Monday, February 22, 2010

lock down

I highly doubt that anyone actually reads my blog, and I'm okay with that. However, because I am applying to teach internationally I have to make my blog private. I don't want people putting my name in google and comin up with this blog. Really, I dont think there is anything inappropriate or scandalous but I'd rather be safe than sorry. So if anyone is lurking out there and reads it and wants to keep reading it then just send me a message and Ill add u to the list. I totally lurk on tons of other blogs mostly of people i don't even know, so really I'll be flattered more than anything.

Monday, February 15, 2010

I LOVE....

I probably should have done this yesterday since it was Valentine's day and that would make more sense, however, my time machine is broken so today will have to be the lucky day. Here are some things I love in no particular order:

my family
my friends
God
Jesus
Spain
Spanish
my students
my car
my ipod
spanish
Wii
hummus
yoga
peanut butter
books
reading
blogging
travelling
sunflowers
my bed
wine
sushi
learning
school


There's probably alot more stuff I love but that's it for now.

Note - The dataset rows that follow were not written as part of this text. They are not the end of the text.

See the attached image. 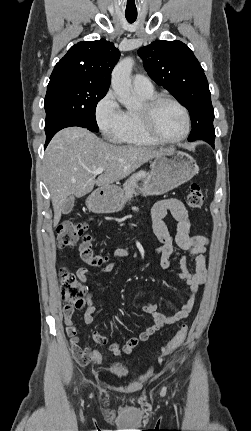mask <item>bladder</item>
Masks as SVG:
<instances>
[{
    "instance_id": "obj_1",
    "label": "bladder",
    "mask_w": 251,
    "mask_h": 431,
    "mask_svg": "<svg viewBox=\"0 0 251 431\" xmlns=\"http://www.w3.org/2000/svg\"><path fill=\"white\" fill-rule=\"evenodd\" d=\"M109 372L115 377H123L128 374V368L124 364L117 363L110 366Z\"/></svg>"
}]
</instances>
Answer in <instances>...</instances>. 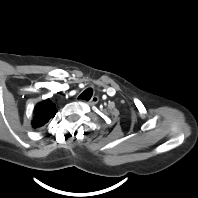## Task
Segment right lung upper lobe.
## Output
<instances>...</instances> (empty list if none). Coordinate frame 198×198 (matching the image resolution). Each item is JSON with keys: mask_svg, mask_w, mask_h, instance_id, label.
Returning <instances> with one entry per match:
<instances>
[{"mask_svg": "<svg viewBox=\"0 0 198 198\" xmlns=\"http://www.w3.org/2000/svg\"><path fill=\"white\" fill-rule=\"evenodd\" d=\"M56 112L57 109L55 105L50 101V99H46L38 103L33 111L34 117L32 120V127H42L55 116Z\"/></svg>", "mask_w": 198, "mask_h": 198, "instance_id": "cb5924a9", "label": "right lung upper lobe"}]
</instances>
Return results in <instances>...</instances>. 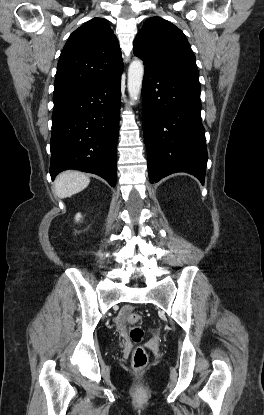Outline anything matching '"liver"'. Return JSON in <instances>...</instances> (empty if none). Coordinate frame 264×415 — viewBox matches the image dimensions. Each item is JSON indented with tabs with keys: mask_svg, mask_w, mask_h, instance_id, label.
<instances>
[{
	"mask_svg": "<svg viewBox=\"0 0 264 415\" xmlns=\"http://www.w3.org/2000/svg\"><path fill=\"white\" fill-rule=\"evenodd\" d=\"M89 183L90 179L84 173L67 170L60 173L55 179V193L59 198H67L84 190Z\"/></svg>",
	"mask_w": 264,
	"mask_h": 415,
	"instance_id": "liver-1",
	"label": "liver"
}]
</instances>
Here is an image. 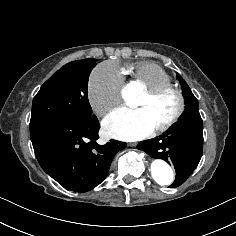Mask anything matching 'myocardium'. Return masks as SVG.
Here are the masks:
<instances>
[{
	"label": "myocardium",
	"instance_id": "myocardium-1",
	"mask_svg": "<svg viewBox=\"0 0 236 236\" xmlns=\"http://www.w3.org/2000/svg\"><path fill=\"white\" fill-rule=\"evenodd\" d=\"M144 94L150 101H156L168 94L172 95L176 100V109L174 113L163 125L154 129L156 134H162L169 131L183 117L186 109V98L183 91L175 85H161L150 90H145Z\"/></svg>",
	"mask_w": 236,
	"mask_h": 236
}]
</instances>
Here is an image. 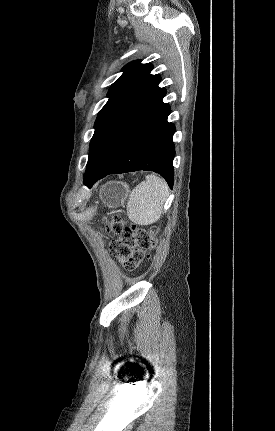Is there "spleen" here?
Instances as JSON below:
<instances>
[{
	"label": "spleen",
	"instance_id": "3e777b00",
	"mask_svg": "<svg viewBox=\"0 0 275 431\" xmlns=\"http://www.w3.org/2000/svg\"><path fill=\"white\" fill-rule=\"evenodd\" d=\"M168 193L169 188L164 179L153 174L147 175L146 180L129 194L126 207L129 219L139 225L157 222Z\"/></svg>",
	"mask_w": 275,
	"mask_h": 431
}]
</instances>
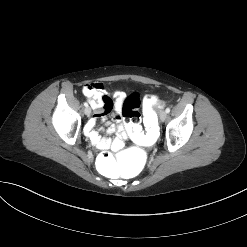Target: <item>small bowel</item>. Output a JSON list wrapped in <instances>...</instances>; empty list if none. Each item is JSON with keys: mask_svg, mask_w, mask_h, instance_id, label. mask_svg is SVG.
<instances>
[{"mask_svg": "<svg viewBox=\"0 0 247 247\" xmlns=\"http://www.w3.org/2000/svg\"><path fill=\"white\" fill-rule=\"evenodd\" d=\"M83 94L89 100L92 108L95 111L93 118L86 124L85 132L87 137L91 140L94 146L102 150L118 151L124 147V141L127 137L128 130L123 125L116 128L113 124L107 123V134L111 135L116 133L114 139H108L96 129L98 120H105L108 114L114 109L112 115L116 121L121 119L122 106L124 101V93L115 91L113 96L115 101H112L107 90L102 83L86 84L82 89Z\"/></svg>", "mask_w": 247, "mask_h": 247, "instance_id": "small-bowel-1", "label": "small bowel"}]
</instances>
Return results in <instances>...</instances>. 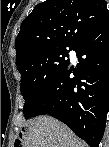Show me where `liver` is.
Segmentation results:
<instances>
[{
    "mask_svg": "<svg viewBox=\"0 0 109 147\" xmlns=\"http://www.w3.org/2000/svg\"><path fill=\"white\" fill-rule=\"evenodd\" d=\"M29 133L24 147H86L65 124L50 116H40L27 123Z\"/></svg>",
    "mask_w": 109,
    "mask_h": 147,
    "instance_id": "obj_1",
    "label": "liver"
}]
</instances>
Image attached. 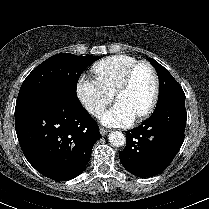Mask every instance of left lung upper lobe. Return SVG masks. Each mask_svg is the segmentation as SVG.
Masks as SVG:
<instances>
[{"label": "left lung upper lobe", "mask_w": 209, "mask_h": 209, "mask_svg": "<svg viewBox=\"0 0 209 209\" xmlns=\"http://www.w3.org/2000/svg\"><path fill=\"white\" fill-rule=\"evenodd\" d=\"M150 62L153 64L159 75L160 90L157 104L173 98H185L182 87L168 70L152 58H150Z\"/></svg>", "instance_id": "5c2ea615"}]
</instances>
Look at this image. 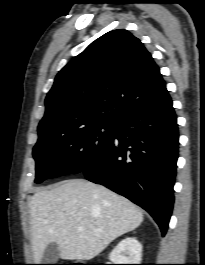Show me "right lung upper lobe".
Returning a JSON list of instances; mask_svg holds the SVG:
<instances>
[{
  "instance_id": "cb5924a9",
  "label": "right lung upper lobe",
  "mask_w": 205,
  "mask_h": 265,
  "mask_svg": "<svg viewBox=\"0 0 205 265\" xmlns=\"http://www.w3.org/2000/svg\"><path fill=\"white\" fill-rule=\"evenodd\" d=\"M165 86L141 41L123 29L110 31L58 73L38 131L58 133L92 122L117 123L153 103Z\"/></svg>"
}]
</instances>
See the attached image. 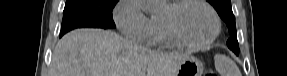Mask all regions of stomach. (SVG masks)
<instances>
[{"label": "stomach", "instance_id": "stomach-1", "mask_svg": "<svg viewBox=\"0 0 287 76\" xmlns=\"http://www.w3.org/2000/svg\"><path fill=\"white\" fill-rule=\"evenodd\" d=\"M203 70V63L189 56L182 62L175 76H202Z\"/></svg>", "mask_w": 287, "mask_h": 76}]
</instances>
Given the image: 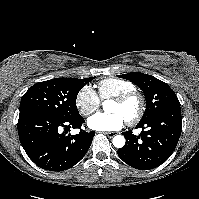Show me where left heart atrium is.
Returning a JSON list of instances; mask_svg holds the SVG:
<instances>
[{
	"instance_id": "39dd6f15",
	"label": "left heart atrium",
	"mask_w": 199,
	"mask_h": 199,
	"mask_svg": "<svg viewBox=\"0 0 199 199\" xmlns=\"http://www.w3.org/2000/svg\"><path fill=\"white\" fill-rule=\"evenodd\" d=\"M126 123V118L120 113H98L88 119V126L97 131H116Z\"/></svg>"
}]
</instances>
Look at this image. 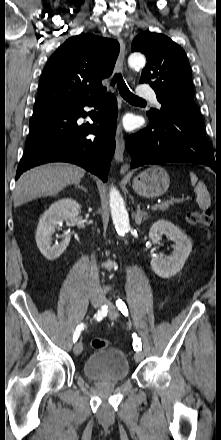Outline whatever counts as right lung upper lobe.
<instances>
[{
  "instance_id": "1",
  "label": "right lung upper lobe",
  "mask_w": 221,
  "mask_h": 440,
  "mask_svg": "<svg viewBox=\"0 0 221 440\" xmlns=\"http://www.w3.org/2000/svg\"><path fill=\"white\" fill-rule=\"evenodd\" d=\"M119 49L116 40L96 35L69 38L44 67L34 109L102 96L101 82L111 75Z\"/></svg>"
}]
</instances>
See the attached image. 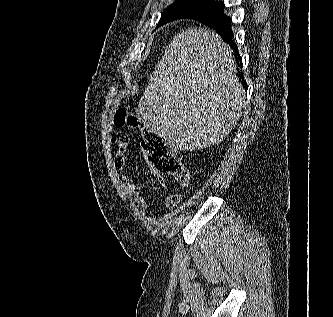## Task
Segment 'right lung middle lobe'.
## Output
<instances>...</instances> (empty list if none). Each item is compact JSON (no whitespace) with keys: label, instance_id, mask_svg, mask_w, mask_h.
Returning <instances> with one entry per match:
<instances>
[{"label":"right lung middle lobe","instance_id":"obj_1","mask_svg":"<svg viewBox=\"0 0 333 317\" xmlns=\"http://www.w3.org/2000/svg\"><path fill=\"white\" fill-rule=\"evenodd\" d=\"M223 7V2L215 0H177L164 10L158 26L176 19L192 18L200 14H208Z\"/></svg>","mask_w":333,"mask_h":317}]
</instances>
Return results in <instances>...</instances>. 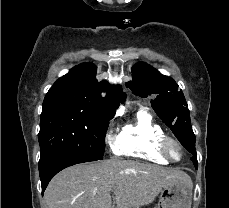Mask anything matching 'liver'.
Segmentation results:
<instances>
[{
	"label": "liver",
	"instance_id": "6515ba94",
	"mask_svg": "<svg viewBox=\"0 0 229 208\" xmlns=\"http://www.w3.org/2000/svg\"><path fill=\"white\" fill-rule=\"evenodd\" d=\"M171 184L192 188L190 176L179 168L115 158L66 168L51 180L44 198L48 208H112L114 192L117 208H140Z\"/></svg>",
	"mask_w": 229,
	"mask_h": 208
}]
</instances>
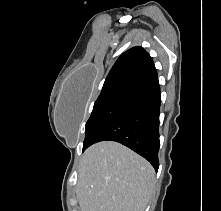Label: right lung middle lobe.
Segmentation results:
<instances>
[{
	"mask_svg": "<svg viewBox=\"0 0 221 211\" xmlns=\"http://www.w3.org/2000/svg\"><path fill=\"white\" fill-rule=\"evenodd\" d=\"M135 92L136 90L133 89H116L99 95L94 104L92 114L86 123L83 146L87 145L96 137Z\"/></svg>",
	"mask_w": 221,
	"mask_h": 211,
	"instance_id": "right-lung-middle-lobe-1",
	"label": "right lung middle lobe"
}]
</instances>
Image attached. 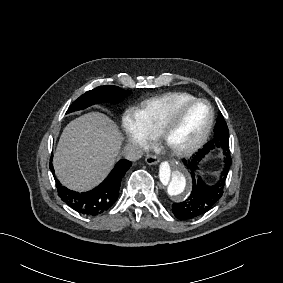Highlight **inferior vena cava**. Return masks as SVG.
Returning <instances> with one entry per match:
<instances>
[{"label": "inferior vena cava", "instance_id": "1", "mask_svg": "<svg viewBox=\"0 0 283 283\" xmlns=\"http://www.w3.org/2000/svg\"><path fill=\"white\" fill-rule=\"evenodd\" d=\"M144 155L143 149L139 145H127L123 150V156L129 161H137Z\"/></svg>", "mask_w": 283, "mask_h": 283}]
</instances>
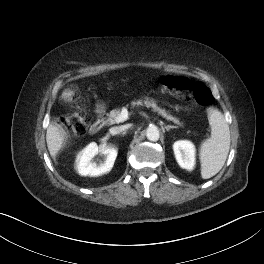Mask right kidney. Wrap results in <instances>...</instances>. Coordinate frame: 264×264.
I'll return each instance as SVG.
<instances>
[{
    "label": "right kidney",
    "instance_id": "obj_1",
    "mask_svg": "<svg viewBox=\"0 0 264 264\" xmlns=\"http://www.w3.org/2000/svg\"><path fill=\"white\" fill-rule=\"evenodd\" d=\"M99 152L105 155L106 159L104 162L97 164L96 162H93V158ZM117 154V149L114 147H104L100 150L96 143H90L77 155V171L82 176L91 177L108 173L114 165Z\"/></svg>",
    "mask_w": 264,
    "mask_h": 264
}]
</instances>
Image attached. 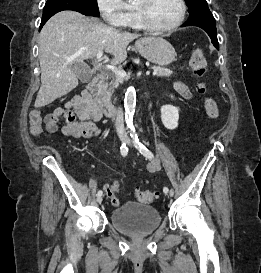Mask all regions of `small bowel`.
<instances>
[{
	"label": "small bowel",
	"instance_id": "obj_1",
	"mask_svg": "<svg viewBox=\"0 0 261 273\" xmlns=\"http://www.w3.org/2000/svg\"><path fill=\"white\" fill-rule=\"evenodd\" d=\"M174 89L184 99L191 100L192 93L189 87L181 82L174 83ZM74 114L77 115L79 121L75 120ZM102 113L90 106L86 100L81 96H74L70 101L64 104V107H58L53 112L45 116V125L48 133H56L59 129V121L63 120L64 123L61 127L63 135L73 138H86L90 139L100 135L101 130L96 125V122L101 119ZM159 169L157 163L150 165L151 172ZM104 190L114 207L120 205V200L117 196L119 185L115 180L112 185H105Z\"/></svg>",
	"mask_w": 261,
	"mask_h": 273
}]
</instances>
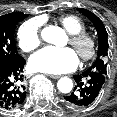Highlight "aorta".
<instances>
[{
  "mask_svg": "<svg viewBox=\"0 0 117 117\" xmlns=\"http://www.w3.org/2000/svg\"><path fill=\"white\" fill-rule=\"evenodd\" d=\"M41 36L44 41L59 45L65 37V32L57 26H48L42 30ZM57 88L61 93H69L73 88V82L70 78L63 77L59 79Z\"/></svg>",
  "mask_w": 117,
  "mask_h": 117,
  "instance_id": "762f6f07",
  "label": "aorta"
}]
</instances>
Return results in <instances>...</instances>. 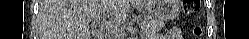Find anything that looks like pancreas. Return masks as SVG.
<instances>
[{"label":"pancreas","instance_id":"1","mask_svg":"<svg viewBox=\"0 0 249 39\" xmlns=\"http://www.w3.org/2000/svg\"><path fill=\"white\" fill-rule=\"evenodd\" d=\"M142 35L145 39L155 36L162 27H164V21L155 17H144L141 21Z\"/></svg>","mask_w":249,"mask_h":39}]
</instances>
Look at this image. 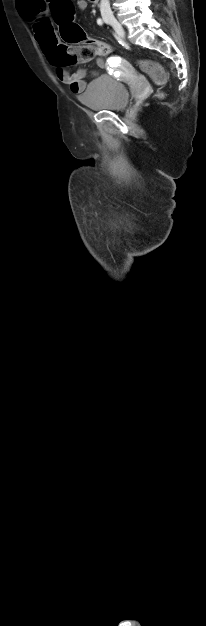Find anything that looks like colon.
Wrapping results in <instances>:
<instances>
[{"mask_svg":"<svg viewBox=\"0 0 206 626\" xmlns=\"http://www.w3.org/2000/svg\"><path fill=\"white\" fill-rule=\"evenodd\" d=\"M54 19L60 27V35L64 42L57 48L56 62L60 65H69L77 62H88L99 54H106L111 48L103 42L89 39L79 25L74 22V8L72 0H48ZM44 30L48 25L42 26ZM143 70L153 80L162 84L165 82V74L162 68L155 63H143Z\"/></svg>","mask_w":206,"mask_h":626,"instance_id":"5ec220e1","label":"colon"}]
</instances>
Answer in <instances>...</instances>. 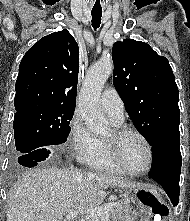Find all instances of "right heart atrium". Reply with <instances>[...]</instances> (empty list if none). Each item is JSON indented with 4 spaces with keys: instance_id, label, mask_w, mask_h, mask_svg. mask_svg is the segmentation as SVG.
<instances>
[{
    "instance_id": "1",
    "label": "right heart atrium",
    "mask_w": 190,
    "mask_h": 221,
    "mask_svg": "<svg viewBox=\"0 0 190 221\" xmlns=\"http://www.w3.org/2000/svg\"><path fill=\"white\" fill-rule=\"evenodd\" d=\"M68 143L75 158L82 163H87L96 150L97 138L79 115H73L70 120Z\"/></svg>"
}]
</instances>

Saturday, February 6, 2010

Oh Valentine's Day!


Valentine's Day is fast approaching and it stinks. I know that I'm supposed to be all positive and not be a negative Nelly about it but really it's super annoying to be reminded every year that I'm alone. I know this isn't the worst thing possible in life that could possibly happen but after a while you get a little tired of it. I know I'm single, I know I have absolutely zero love interests right now, I don't need the giant flower and crazy balloon maze that I have to walk through at the grocery store to remind me. I think the thing that worries me the most is that what if this is as good as it gets? I like my life, it's not a bad life but I dont want to spend the rest of my life hugging my pillow in my sleep. That's just a lil sad. I'm sure some people will say oh don't worry you're only 28 and while that is true a small part of me can't help but worry that 28 will turn into 38 and then 48 then 58 then 68 and then 78 and then 88 and Ill be chilling in the retirement home with nobody next to me and no visits from kids and grandkids. That is the part that scares me the most. I also relize that I can have kids without a husband but really I don't want to choose to be a single mom. I know lots of single moms and they are amazing people but I want to be able to share all those things with someone else. I just want someone to hold my hand, that's all. The End.